• Volunteer Stories

Transformation Required

“Wow, how time flies, the integration period is over? Working outside of my comfort zone has been fascinating”. Over the past two months, I have been working with my community members to carry out integration activities to increase coordination with community members and facilitate Asset-Based Community Development. It has been a pleasure teaching at a primary school in my community, establishing household and communal vegetable gardens, planting trees, and training school adolescent girls in making low-cost reusable sanitary pads. 

“I am going home”, the girl said asking for permission from my class partner at a primary school where I volunteer as a teacher. I asked my partner later why this was happening and she said that most of the adolescent girls leave classes when they start menstruating during class time because of fear of embarrassment as the period leaks and marks bloody stains on their clothes due to lack of sanitary pads. Hence we trained the girls in making sanitary pads. “Oooh, I never used a pad before”, one of the girls said with excitement after coming up with her reusable sanitary pad during the training we had on teaching the girls to sew their pads using locally available materials.

Being a rainy season, people were busy with their farm activities and it was difficult to carry out other integration activities like planting trees due to the unavailability of the community members. Our Group Village Head and my close friend from the community have always been there encouraging me that people will show up someday just be patient.

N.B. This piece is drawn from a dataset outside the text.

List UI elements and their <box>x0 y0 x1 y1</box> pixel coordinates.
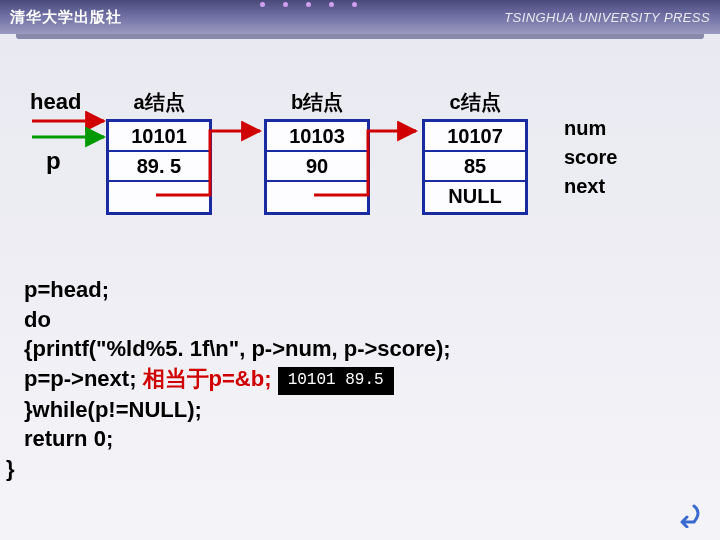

Surprisingly, people showed up during the festive season, ready with manure and hoes; then we planted the trees together as a community.

Honestly, this is the work I needed to build and strengthen my capacity for contributing to the development of my nation and Africa at large as Napoleon Hill once pointed out “It is true that you can succeed best and quickest by helping others to succeed“. I have now faced the true definition of volunteering; it is not all about helping to transform underserved communities but transforming your career life as well for the better. Working together with my community members has strengthened my team spirit by teaching me patience, networking, and listening skills. “Use back stitch, don’t bother with tying the sewing thread, the pad won’t be neat”, a community friend told me during the pad-making training. This surprised me but also taught me that I don’t know it all rather there is more I have to learn from the community members. 

After four months I was also very happy to travel from Dedza and meet my fellow Volunteers in Dowa district for In-Service Training 1. Interestingly, we all got healed from our pains by sharing our community experiences and ways of coping. Going back to my community, I was welcomed with extreme joy as if I were now a Chewa citizen who had been in exile for years.